The Democratic chiefs are shooting themselves in the foot, repeatedly and with determination. They haven't figured it out yet. But a lot of folks have. (When you had "Rev." Jesse Jackson and "Rev." Al Sharpton speaking at a "peace" march organized by Communists and Iraqi officials, you know they're on the way out. Even if they don't know it.)

The Democratic Party has been becoming more and more alienated from mainstream America — which is very much to be distinguised from mainstream media — since the Republican Revolution in the 1994 election. (I am convinced that this is due, partly, to the end run around MM by talk radio and the Internet.) This will not only continue, it will accelerate because the Democratic candidates have to pander appeal to their "base" — which seems nowadays to be anti-life, anti-family, anti-American, left-wing extremists.

Hey, how'dya like that — I slipped into Democratese for a moment. ;)

Seriously, a political party cannot continue long that way. Will it shrink drastically over the next decade, while the Republicans and Libertarians grow? Or will it split into squabbling factions? Will it, or its successors, become powerful only at the local/state/regional levels?

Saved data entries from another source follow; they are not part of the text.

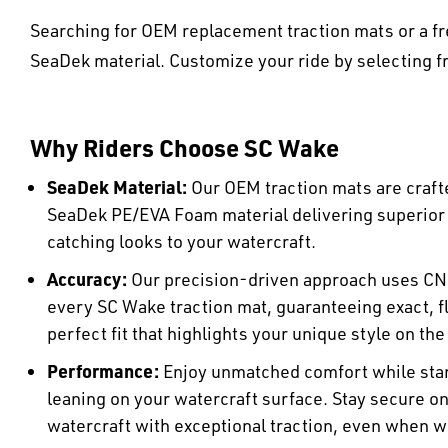
Searching for OEM replacement traction mats or a fr
SeaDek material. Customize your ride by selecting fr
Why Riders Choose SC Wake
SeaDek Material:
Our OEM traction mats are craft
SeaDek PE/EVA Foam material delivering superio
catching looks to your watercraft.
Accuracy:
Our precision-driven approach uses CN
every SC Wake traction mat, guaranteeing exact, fl
perfect fit that highlights your unique style on the
Performance:
Enjoy unmatched comfort while stan
leaning on your watercraft surface. Stay secure o
watercraft with exceptional traction, even when w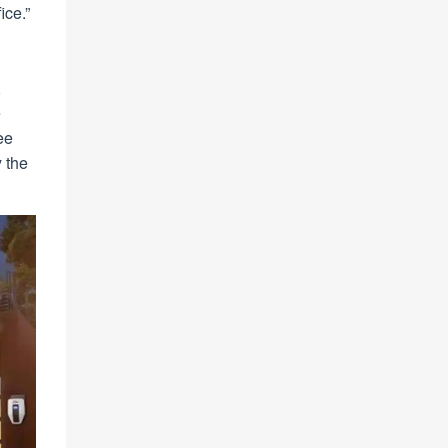
ice.”
,
e
ee
y the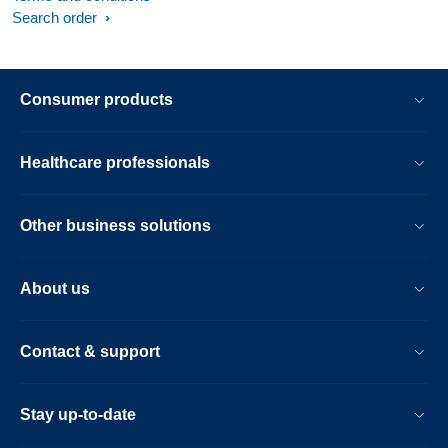
Search order
Consumer products
Healthcare professionals
Other business solutions
About us
Contact & support
Stay up-to-date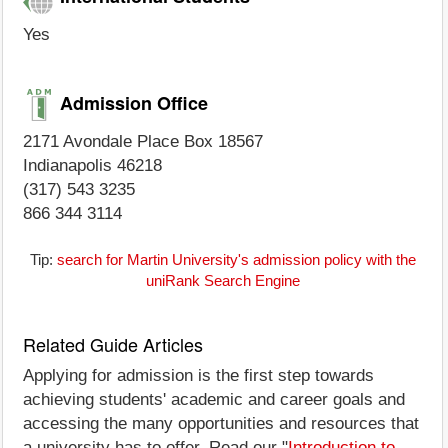
Yes
Admission Office
2171 Avondale Place Box 18567
Indianapolis 46218
(317) 543 3235
866 344 3114
Tip:
search for Martin University's admission policy with the
uniRank Search Engine
Related Guide Articles
Applying for admission is the first step towards
achieving students' academic and career goals and
accessing the many opportunities and resources that
a university has to offer. Read our "
Introduction to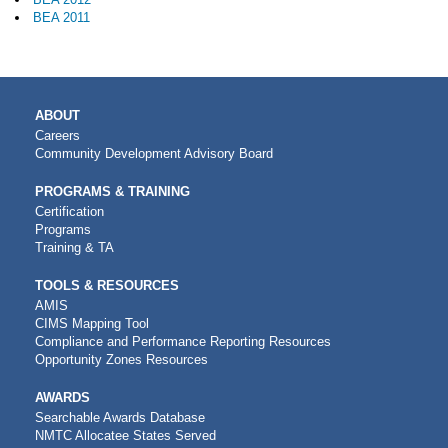
BEA 2011
MAIN
ABOUT
NAVIGATION
Careers
Community Development Advisory Board
PROGRAMS & TRAINING
Certification
Programs
Training & TA
TOOLS & RESOURCES
AMIS
CIMS Mapping Tool
Compliance and Performance Reporting Resources
Opportunity Zones Resources
AWARDS
Searchable Awards Database
NMTC Allocatee States Served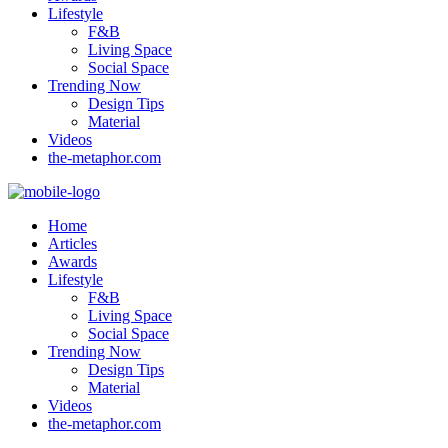
Lifestyle
F&B
Living Space
Social Space
Trending Now
Design Tips
Material
Videos
the-metaphor.com
Home
Articles
Awards
Lifestyle
F&B
Living Space
Social Space
Trending Now
Design Tips
Material
Videos
the-metaphor.com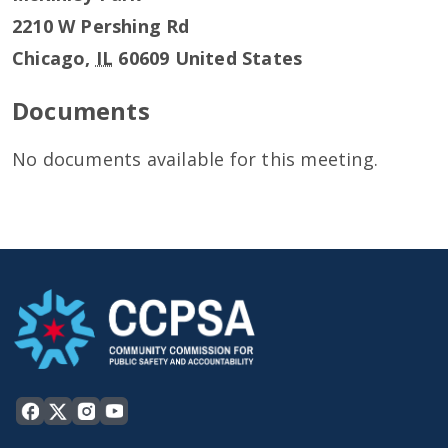
2210 W Pershing Rd
Chicago
,
IL
60609
United States
Documents
No documents available for this meeting.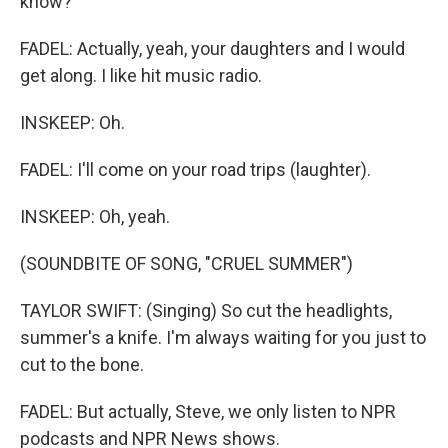
know?
FADEL: Actually, yeah, your daughters and I would
get along. I like hit music radio.
INSKEEP: Oh.
FADEL: I'll come on your road trips (laughter).
INSKEEP: Oh, yeah.
(SOUNDBITE OF SONG, "CRUEL SUMMER")
TAYLOR SWIFT: (Singing) So cut the headlights,
summer's a knife. I'm always waiting for you just to
cut to the bone.
FADEL: But actually, Steve, we only listen to NPR
podcasts and NPR News shows.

We must not let ourselves be deceived because our national political system has been effectively dominated by two parties for more than a century. (Lincoln won in 1860 partly because the vote was split among four major-party candidates.) I know of no divine or natural law that says it must be so — and especially not WRT those two parties being "Democratic" and "Republican".

Lane Core Jr. CIW P — Wed. 01/29/03 11:49:42 AM
Categorized as Most Notable & Political.